In Basel ist es erstmals in Europa gelungen, einem Patienten eine 3D-gedruckte, künstliche Schädeldecke zu implantieren.

Was ist passiert? Das Universitätsspital Basel hat einem Patienten eine künstliche Schädeldecke aus dem 3D-Drucker implantiert. Basel ist somit das erste Spital in Europa, welches eigene Implantate im 3D-Verfahren herstellt, die internationale Standards für Medizinprodukte erfüllen.

Was bedeutet das für die Patientinnen und Patienten?
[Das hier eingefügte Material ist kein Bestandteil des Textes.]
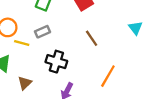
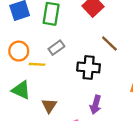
black cross: (56, 62) -> (89, 67), moved

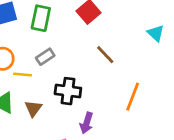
black cross: (89, 67) -> (68, 91), moved
brown triangle: (49, 106) -> (33, 108), moved

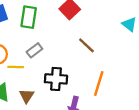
orange line: (133, 97) -> (99, 84), moved

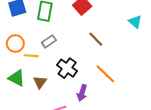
black cross: (56, 79) -> (67, 68), turned 30
orange line: (99, 84) -> (105, 74), turned -65

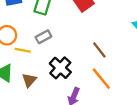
brown line: (96, 39) -> (99, 50), moved

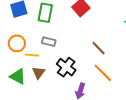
gray rectangle: (43, 37) -> (49, 42), turned 48
brown triangle: (29, 80) -> (39, 73), moved

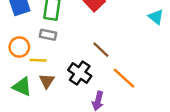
gray rectangle: (49, 42) -> (48, 35), moved
brown line: (99, 48) -> (101, 50), moved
Mit dem medizinischen 3D-Druck ist es möglich, individuell zugeschnittene Implantate herzustellen. Das heisst: Die Implantate sind individuell angepasst und können in kurzer Zeit vor Ort – also dort, wo die Operationen stattfinden – hergestellt werden, wie Florian Thieringer, Chefarzt für Mund, Kiefer- und Gesichtschirurgie am Universitätsspital Basel, sagt. Er war beim gesamten Prozess – von der Konzipierung und dem 3D-Druck bis zur Implantation – dabei.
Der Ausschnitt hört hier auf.